Além disso, 54% das matérias partem da perspectiva governamental para a cobertura. A sociedade civil está pouco representada nas reportagens – aparece em 8,9% dos textos –, enquanto os movimentos sociais são citados em menos de 1% do material analisado.
Na opinião de Maria Elena Rodrigues, há um receio na mídia em disseminar o discurso dos direitos humanos como universais, porque isso empodera os sujeitos sociais, o que, para ela, poderia significar dar ao povo um poder maior de cobrança do cumprimento dos direitos pelo Estado e contrariar interesses de grupos conservadores da sociedade. Entre eles, certamente está o dos proprietários dos grandes grupos de comunicação no país.
“É preciso considerar também que a margem de liberdade dos nossos jornalistas para atuar, até mesmo no terreno da simples informação, é freqüentemente anulada pela direção do meio de comunicação de massa.
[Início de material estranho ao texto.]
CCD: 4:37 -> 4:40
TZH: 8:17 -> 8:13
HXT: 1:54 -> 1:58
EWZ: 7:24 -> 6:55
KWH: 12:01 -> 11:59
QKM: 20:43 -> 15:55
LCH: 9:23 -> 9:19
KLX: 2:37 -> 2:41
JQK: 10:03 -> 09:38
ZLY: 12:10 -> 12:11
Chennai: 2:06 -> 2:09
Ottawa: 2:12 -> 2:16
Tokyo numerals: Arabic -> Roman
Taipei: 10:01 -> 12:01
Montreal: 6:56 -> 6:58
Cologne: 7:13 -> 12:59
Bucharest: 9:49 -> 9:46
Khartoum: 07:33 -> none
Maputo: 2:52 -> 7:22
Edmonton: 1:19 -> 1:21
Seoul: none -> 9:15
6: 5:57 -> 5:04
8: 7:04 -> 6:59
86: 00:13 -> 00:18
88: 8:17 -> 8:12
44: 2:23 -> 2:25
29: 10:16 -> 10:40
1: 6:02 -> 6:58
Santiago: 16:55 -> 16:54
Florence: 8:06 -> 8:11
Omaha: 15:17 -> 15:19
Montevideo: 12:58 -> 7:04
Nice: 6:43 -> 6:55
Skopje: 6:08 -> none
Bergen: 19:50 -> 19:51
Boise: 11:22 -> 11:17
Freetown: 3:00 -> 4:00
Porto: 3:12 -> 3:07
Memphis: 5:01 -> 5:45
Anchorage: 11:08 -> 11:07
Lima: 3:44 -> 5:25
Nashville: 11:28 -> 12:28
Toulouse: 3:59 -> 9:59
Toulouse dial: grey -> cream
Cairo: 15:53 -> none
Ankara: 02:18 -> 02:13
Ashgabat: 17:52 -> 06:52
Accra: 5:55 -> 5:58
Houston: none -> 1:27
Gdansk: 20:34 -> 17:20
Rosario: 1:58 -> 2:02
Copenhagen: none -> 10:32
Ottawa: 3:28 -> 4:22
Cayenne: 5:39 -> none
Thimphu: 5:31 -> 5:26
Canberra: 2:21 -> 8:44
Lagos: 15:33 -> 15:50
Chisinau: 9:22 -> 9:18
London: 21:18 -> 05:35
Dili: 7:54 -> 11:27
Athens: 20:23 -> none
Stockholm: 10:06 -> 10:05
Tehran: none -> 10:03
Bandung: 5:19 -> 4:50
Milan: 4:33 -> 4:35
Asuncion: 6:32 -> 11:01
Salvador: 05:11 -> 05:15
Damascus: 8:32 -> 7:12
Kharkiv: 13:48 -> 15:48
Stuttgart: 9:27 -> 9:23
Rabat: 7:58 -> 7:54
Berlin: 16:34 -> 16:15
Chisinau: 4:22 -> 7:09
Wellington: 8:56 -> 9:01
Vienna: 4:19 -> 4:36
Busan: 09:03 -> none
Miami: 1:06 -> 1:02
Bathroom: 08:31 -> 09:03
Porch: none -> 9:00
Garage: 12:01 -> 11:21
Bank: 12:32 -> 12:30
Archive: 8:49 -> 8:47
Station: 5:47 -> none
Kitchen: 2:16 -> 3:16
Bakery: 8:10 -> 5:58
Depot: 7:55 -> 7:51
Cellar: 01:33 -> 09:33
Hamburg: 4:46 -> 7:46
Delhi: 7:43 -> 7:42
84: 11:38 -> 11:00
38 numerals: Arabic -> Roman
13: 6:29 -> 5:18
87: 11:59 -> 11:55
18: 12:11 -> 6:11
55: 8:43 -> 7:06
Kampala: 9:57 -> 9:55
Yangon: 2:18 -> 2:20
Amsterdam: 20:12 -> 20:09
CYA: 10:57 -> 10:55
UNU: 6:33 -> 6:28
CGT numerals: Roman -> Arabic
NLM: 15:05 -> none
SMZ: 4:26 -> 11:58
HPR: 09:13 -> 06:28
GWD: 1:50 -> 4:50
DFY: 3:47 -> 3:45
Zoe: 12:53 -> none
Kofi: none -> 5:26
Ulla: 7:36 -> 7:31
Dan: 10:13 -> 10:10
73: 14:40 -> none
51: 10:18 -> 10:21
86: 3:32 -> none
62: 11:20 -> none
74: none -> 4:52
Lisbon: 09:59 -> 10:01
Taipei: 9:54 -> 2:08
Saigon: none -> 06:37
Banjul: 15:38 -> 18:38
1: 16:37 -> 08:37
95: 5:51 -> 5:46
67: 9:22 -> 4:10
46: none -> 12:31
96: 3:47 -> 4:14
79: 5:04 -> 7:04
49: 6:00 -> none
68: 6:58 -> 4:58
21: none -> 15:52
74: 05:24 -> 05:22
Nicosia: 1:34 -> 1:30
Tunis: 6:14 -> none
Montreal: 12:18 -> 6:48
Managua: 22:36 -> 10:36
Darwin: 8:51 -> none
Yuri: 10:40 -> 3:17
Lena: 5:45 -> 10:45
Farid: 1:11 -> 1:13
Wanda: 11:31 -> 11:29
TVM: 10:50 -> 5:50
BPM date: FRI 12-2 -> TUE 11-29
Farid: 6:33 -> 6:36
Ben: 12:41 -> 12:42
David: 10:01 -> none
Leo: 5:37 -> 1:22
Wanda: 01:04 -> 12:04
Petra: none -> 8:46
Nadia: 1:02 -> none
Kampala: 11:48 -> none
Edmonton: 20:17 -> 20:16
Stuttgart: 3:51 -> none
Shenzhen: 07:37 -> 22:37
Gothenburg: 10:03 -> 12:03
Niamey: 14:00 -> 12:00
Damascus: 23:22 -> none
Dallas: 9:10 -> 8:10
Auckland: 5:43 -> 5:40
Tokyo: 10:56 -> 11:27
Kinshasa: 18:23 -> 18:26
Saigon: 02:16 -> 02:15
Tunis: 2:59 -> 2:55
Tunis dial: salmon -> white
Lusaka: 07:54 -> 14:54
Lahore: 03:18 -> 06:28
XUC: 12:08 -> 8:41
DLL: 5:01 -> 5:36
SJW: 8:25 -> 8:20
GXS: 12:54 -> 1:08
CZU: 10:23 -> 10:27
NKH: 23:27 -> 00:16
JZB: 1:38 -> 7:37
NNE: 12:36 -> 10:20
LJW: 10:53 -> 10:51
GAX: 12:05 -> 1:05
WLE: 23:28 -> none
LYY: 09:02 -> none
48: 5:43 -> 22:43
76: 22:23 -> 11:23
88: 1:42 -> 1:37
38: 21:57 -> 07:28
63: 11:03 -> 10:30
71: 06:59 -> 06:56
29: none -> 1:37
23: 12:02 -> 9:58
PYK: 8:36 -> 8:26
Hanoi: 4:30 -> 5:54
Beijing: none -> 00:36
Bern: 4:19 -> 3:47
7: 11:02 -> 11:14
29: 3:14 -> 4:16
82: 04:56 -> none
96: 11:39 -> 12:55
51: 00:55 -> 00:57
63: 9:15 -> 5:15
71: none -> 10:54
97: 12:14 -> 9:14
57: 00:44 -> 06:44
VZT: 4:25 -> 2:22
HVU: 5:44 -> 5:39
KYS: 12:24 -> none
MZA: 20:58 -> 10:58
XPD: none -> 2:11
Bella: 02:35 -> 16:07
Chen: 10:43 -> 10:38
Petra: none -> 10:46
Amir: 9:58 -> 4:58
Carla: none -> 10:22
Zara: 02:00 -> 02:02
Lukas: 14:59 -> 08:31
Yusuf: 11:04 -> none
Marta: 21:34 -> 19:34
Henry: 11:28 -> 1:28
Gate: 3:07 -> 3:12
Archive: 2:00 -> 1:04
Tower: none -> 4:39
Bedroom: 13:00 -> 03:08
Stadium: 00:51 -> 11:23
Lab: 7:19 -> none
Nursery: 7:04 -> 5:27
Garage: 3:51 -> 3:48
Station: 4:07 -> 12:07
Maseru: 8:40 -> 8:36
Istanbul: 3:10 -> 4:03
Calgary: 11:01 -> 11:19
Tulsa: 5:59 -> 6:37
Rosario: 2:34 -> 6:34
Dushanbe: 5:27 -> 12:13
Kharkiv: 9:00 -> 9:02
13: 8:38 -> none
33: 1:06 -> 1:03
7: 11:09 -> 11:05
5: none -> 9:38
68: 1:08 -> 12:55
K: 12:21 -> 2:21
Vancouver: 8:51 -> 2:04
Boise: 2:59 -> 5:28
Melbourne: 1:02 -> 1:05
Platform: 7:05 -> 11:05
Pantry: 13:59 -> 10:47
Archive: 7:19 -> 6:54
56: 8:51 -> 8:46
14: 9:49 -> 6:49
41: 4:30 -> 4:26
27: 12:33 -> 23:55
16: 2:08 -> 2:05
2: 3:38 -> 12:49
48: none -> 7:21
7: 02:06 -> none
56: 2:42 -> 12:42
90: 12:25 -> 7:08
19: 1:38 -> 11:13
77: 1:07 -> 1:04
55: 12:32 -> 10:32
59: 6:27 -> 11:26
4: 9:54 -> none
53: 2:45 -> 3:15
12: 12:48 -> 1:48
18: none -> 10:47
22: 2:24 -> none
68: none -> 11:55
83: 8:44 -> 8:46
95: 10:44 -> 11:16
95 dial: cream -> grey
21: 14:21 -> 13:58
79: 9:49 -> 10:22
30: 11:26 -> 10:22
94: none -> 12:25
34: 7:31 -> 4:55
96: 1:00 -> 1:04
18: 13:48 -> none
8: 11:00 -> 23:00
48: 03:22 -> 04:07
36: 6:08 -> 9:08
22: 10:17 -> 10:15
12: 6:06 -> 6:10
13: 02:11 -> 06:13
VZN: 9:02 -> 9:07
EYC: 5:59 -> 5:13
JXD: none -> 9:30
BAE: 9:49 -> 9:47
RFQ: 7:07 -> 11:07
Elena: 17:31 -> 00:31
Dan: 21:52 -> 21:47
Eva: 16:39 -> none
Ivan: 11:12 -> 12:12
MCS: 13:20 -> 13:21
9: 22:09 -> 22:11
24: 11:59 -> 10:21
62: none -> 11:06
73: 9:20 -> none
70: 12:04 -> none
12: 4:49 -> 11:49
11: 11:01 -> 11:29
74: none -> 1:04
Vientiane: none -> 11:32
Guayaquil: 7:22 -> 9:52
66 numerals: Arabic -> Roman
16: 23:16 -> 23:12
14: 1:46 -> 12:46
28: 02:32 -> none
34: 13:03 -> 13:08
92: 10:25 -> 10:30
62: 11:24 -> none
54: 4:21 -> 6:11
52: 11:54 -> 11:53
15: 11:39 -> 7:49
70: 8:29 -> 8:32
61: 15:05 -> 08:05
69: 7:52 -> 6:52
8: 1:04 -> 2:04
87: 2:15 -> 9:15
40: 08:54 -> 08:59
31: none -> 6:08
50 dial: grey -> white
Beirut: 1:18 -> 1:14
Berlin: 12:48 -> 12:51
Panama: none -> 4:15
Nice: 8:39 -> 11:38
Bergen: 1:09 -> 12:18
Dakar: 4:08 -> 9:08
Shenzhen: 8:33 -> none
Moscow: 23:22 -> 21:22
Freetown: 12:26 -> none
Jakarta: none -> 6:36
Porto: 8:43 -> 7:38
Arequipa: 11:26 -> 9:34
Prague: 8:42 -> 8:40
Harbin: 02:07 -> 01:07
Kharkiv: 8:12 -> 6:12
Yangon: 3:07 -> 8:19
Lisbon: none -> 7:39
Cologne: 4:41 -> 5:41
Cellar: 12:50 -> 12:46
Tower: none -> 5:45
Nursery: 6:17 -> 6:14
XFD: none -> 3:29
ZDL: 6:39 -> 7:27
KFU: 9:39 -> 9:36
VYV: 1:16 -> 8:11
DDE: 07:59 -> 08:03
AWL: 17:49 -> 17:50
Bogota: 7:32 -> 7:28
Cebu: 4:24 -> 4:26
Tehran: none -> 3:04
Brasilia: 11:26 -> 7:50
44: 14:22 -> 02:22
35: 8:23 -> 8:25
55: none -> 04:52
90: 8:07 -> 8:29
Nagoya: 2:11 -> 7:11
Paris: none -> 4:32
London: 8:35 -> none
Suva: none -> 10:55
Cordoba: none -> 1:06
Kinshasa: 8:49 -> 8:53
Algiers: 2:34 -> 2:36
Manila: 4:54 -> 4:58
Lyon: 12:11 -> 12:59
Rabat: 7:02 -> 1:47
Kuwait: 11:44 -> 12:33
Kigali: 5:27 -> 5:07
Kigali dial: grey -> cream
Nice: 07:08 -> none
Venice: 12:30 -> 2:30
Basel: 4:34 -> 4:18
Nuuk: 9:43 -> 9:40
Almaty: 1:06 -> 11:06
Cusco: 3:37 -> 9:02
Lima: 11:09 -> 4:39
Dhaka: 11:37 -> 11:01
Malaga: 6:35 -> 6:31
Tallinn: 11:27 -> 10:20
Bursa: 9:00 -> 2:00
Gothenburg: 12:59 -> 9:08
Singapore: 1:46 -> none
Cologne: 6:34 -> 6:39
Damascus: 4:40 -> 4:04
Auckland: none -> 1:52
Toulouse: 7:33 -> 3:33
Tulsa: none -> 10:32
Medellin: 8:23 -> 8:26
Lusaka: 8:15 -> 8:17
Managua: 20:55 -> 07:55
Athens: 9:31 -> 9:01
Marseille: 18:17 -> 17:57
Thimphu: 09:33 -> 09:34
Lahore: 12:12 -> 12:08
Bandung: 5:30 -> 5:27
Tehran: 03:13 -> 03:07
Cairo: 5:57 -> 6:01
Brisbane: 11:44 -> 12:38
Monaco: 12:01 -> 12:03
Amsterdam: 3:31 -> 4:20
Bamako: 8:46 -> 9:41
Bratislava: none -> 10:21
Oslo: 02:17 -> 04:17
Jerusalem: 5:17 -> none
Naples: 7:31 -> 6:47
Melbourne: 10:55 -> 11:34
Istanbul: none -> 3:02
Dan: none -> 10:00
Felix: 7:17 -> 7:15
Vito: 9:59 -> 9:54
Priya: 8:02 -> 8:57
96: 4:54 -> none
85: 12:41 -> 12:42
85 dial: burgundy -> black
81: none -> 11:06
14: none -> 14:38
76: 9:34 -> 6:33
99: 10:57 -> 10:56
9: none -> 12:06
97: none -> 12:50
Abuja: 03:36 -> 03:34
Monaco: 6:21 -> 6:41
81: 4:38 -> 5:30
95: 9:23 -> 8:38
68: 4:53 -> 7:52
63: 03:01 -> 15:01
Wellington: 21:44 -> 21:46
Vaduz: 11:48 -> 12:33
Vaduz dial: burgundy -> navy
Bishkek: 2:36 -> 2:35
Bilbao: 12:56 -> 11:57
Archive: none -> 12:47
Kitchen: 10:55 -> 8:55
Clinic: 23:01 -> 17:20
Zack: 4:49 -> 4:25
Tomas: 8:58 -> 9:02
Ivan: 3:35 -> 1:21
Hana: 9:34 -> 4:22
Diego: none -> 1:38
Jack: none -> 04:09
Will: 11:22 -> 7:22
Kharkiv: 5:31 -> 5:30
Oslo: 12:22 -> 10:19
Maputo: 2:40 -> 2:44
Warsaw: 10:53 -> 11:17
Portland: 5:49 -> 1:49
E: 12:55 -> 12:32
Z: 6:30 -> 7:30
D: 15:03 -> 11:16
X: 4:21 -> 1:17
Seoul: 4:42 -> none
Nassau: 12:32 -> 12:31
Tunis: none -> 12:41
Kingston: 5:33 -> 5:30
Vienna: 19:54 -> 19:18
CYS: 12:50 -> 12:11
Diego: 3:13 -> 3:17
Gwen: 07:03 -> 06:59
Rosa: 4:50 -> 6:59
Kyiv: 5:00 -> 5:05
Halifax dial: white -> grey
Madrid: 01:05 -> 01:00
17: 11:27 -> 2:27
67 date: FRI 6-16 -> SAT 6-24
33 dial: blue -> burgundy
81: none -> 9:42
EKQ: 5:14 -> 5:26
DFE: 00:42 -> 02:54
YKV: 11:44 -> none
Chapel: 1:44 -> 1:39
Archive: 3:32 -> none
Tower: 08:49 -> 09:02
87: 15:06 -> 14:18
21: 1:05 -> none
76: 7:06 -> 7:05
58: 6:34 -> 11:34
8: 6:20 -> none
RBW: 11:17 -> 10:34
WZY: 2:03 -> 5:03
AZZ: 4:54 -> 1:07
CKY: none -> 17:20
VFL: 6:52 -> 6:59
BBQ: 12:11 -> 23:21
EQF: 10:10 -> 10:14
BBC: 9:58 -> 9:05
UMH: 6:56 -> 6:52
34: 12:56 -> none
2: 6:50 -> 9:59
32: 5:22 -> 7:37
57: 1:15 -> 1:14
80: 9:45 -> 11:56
As empresas jornalísticas, de rádio e televisão, como ninguém ignora, são predominantemente controladas por empresários ou políticos conservadores”, declarou Comparato.
Não é à toa, portanto, que o direito à liberdade de expressão é, individualmente, o mais mencionado pela imprensa brasileira, avessa em sua maioria a qualquer tipo de regulamentação que determine parâmetros para o seu funcionamento – incluindo aí a defesa e promoção dos direitos humanos. A análise revela que 6,9% dos textos discutem esse direito de forma central ou lateral.
“Há um embate diário dentro da redação que é a batalha do convencimento da pauta. Não vivemos uma democracia plena e isso é representado na agenda de cobertura das empresas de comunicação”, admite o repórter Marcelo Canellas, da TV Globo. Já para o procurador Sérgio Suiama, da Procuradoria Regional dos Direitos do Cidadão, do Ministério Público Federal em São Paulo, há um claro conflito de interesses políticos e econômicos entre os proprietários da mídia e a defesa dos direitos humanos. “Temos que dialogar com os jornalistas da grande imprensa e mostrar pra eles a importância desse tipo de abordagem. Mas há um limite claro neste diálogo. Por isso é preciso mudar a estrutura da mídia e democratizá-la como um todo, para que os direitos humanos sejam efetivamente promovidos e defendidos”, conclui.